Jarod Wilson jarod at wilsonet.com
Wed Sep 2 23:31:27 UTC 2009


On Sep 2, 2009, at 6:18 PM, greg pryzby <greg at pryzby.org> wrote:

> Greg Woods wrote:
>> On Wed, 2009-09-02 at 12:13 -0400, Jarod Wilson wrote:
>>> lsmod |grep kvm
>> On the work system where things are good, the output is:
>> kvm_intel              39696  3 kvm                   128388  1  
>> kvm_intel
>> When I get home tonight, I'll check the Pentium 4 machine. Am I  
>> correct
>> in assuming that if the machine isn't already using KVM, there's no  
>> way
>> to make it do so because the hardware support it needs is lacking? If
>
> The machine needs to have the hardware assist virt bits on the chip.  
> Check BIOS. AFTER changing in BIOS, you need to turn off the machine  
> (I pull the plug to be sure) and turn it back on.
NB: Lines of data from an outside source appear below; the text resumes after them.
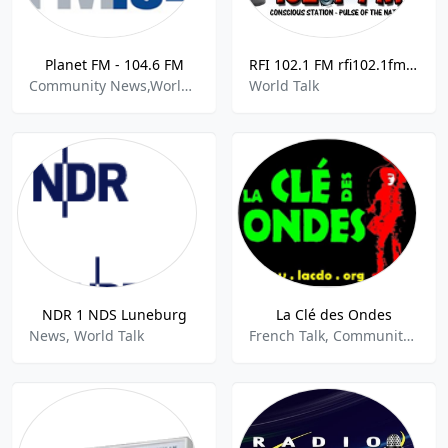
Planet FM - 104.6 FM
RFI 102.1 FM rfi102.1fm 102.1 FM St. Lucia
Community News,World Talk
World Talk
NDR 1 NDS Luneburg
La Clé des Ondes
News, World Talk
French Talk, Community, World Talk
A 'soft restart'  
> doesn't get the BIOS change for virt I have learned, the hard way.

This isn't universally true, but not bad advice just to be sure.  
(Lenovo systems definitely don't properly set the hw virt enable bits  
w/o a cold boot).

> MOST machines that are server quality and less than 3 years old,  
> have the bits. For desktops or older, it is hit or miss.

Its pretty much "hit" even with almost all recent desktops and laptops  
I've seen, save those with atom procs. I have around ten machines  
between home and the office w/hw virt extensions, only two of which  
are server-class.

> IIRC you MUST be 64bit also. You can run a 32bit guest, but 64bit  
> host is needed. I maybe mis-remembering though.

You're mis-remembering. The 32-bit Intel Core line are hw virt capable.


>
>> so, will VirtualBox still be usable on such a machine?
>
> that could work. performance might not be as good.

It'll be better than running qemu w/o kvm support.